Darcy James Argue’s Secret Society Throws It Down At The Newport Jazz Festival (Newport 2010 Recap, Part 2 of 6)
Posted by Maria Miaoulis in Recaps & Reviews
August 16th, 2010 No Comments »
After managing not to fall overboard during our water taxi ride to Fort Adams State Park, D.A. and I headed straight for Harbor Stage to grab close-up seats for the morning’s most anticipated set – Darcy James Argue’s Secret Society.
We pretended he was waving at us during sound check, even though he was really trying to get the technician’s attention. (But hey, one can dream right?) In any case, the place was buzzing by the time the show began. The Canadian jazz composer (turned NYC native) and the members of his 18 piece steampunk big band humbly took the stage after Darcy was introduced as “the most talked-about artist in the genre today thanks to his debut album Infernal Machines.” With that, he led them into their first song, “Transit.”

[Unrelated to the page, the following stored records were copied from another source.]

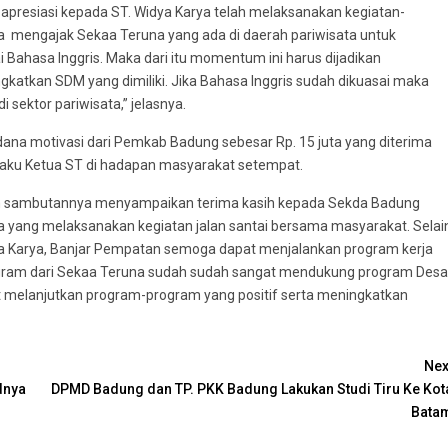
resiasi kepada ST. Widya Karya telah melaksanakan kegiatan-
juga mengajak Sekaa Teruna yang ada di daerah pariwisata untuk
Bahasa Inggris. Maka dari itu momentum ini harus dijadikan
katkan SDM yang dimiliki. Jika Bahasa Inggris sudah dikuasai maka
 sektor pariwisata,” jelasnya.
na motivasi dari Pemkab Badung sebesar Rp. 15 juta yang diterima
elaku Ketua ST di hadapan masyarakat setempat.
am sambutannya menyampaikan terima kasih kepada Sekda Badung
ya yang melaksanakan kegiatan jalan santai bersama masyarakat. Selai
a Karya, Banjar Pempatan semoga dapat menjalankan program kerja
ogram dari Sekaa Teruna sudah sudah sangat mendukung program Desa
t melanjutkan program-program yang positif serta meningkatkan
Nex
dnya
DPMD Badung dan TP. PKK Badung Lakukan Studi Tiru Ke Kot
Bata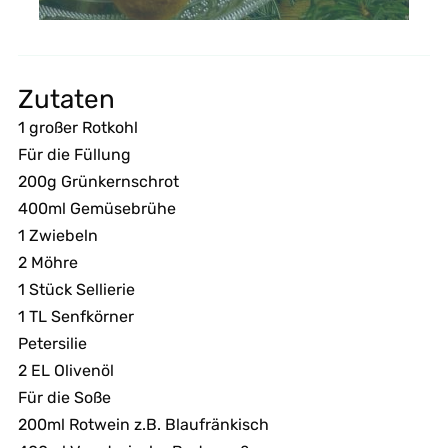
Zutaten
1 großer Rotkohl
Für die Füllung
200g Grünkernschrot
400ml Gemüsebrühe
1 Zwiebeln
2 Möhre
1 Stück Sellierie
1 TL Senfkörner
Petersilie
2 EL Olivenöl
Für die Soße
200ml Rotwein z.B. Blaufränkisch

Listening to a Darcy James composition is unlike any other musical experience. This probably seems a tad presumptuous of me to say, but there’s really no other way to describe it. Each track takes you on a nonlinear journey – one minute you’re tapping your foot to smooth jazz, the next you’re head banging to an alternative rock rhythm. He expertly blends a hodgepodge of styles that in reality don’t go together. And yet it magically makes sense even if you don’t understand how.
They went on to perform several more cuts from Infernal Machines including “Zeno” and “Obsidian Flow.” Darcy James had even written a special piece titled “Blow Out Prevention” which he planned to present with legend Bob Brookmeyer, his mentor. However, Brookmeyer couldn’t be there due to illness, so Argue and the Secret Society debuted it without him.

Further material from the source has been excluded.